/Perplexity

Language Distance Measure

Primary LanguagePerlGNU General Public License v3.0GPL-3.0

Language Distance with Perplexity

Authors:

  • Pablo Gamallo, CiTIUS, USC
  • José Ramom Pichel, imaxin|software
  • Iñaki Alegria, IXA, UPV/EHU

Requirements:

  • Perl and Bash interperters
  • Storable Perl module (you can use cpan to install)

Description

Perplexity is used to compare the distance between languages. It is based on 7-grams models of characters and interpolation for smoothing.
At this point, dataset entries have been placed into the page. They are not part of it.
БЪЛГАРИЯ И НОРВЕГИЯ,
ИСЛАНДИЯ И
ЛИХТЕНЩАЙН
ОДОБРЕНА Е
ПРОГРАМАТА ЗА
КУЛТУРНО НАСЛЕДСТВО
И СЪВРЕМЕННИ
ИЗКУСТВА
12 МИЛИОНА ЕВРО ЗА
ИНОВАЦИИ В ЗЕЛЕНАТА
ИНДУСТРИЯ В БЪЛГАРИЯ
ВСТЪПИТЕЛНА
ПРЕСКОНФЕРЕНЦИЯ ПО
We provide three languages for train and test: galician (gz), portuguese (pt), spanish (es). The input texts are in the 'corpora' folder.

How to use

You can use the script RUN.sh to run a test.

How to train the models:

sh train.sh  gz
sh train.sh  pt
sh train.sh  es

This generates the models for the three languages in the 'models' folder.

How to run the tests:

sh test.sh gz gz
sh test.sh gz pt
sh test.sh gz es
sh test.sh pt pt
sh test.sh pt gz
sh test.sh pt es
sh test.sh es es
sh test.sh es pt
sh test.sh es gz 

How to add more languges--

If you wish add a new language, for instance english, you must copy in the corpora folder two new text files:

./corpora/train/en.txt ./corpora/test/en.txt

The test corpus should be shorter than the train corpus. For instance: 1Mb for the train and 25K for the test.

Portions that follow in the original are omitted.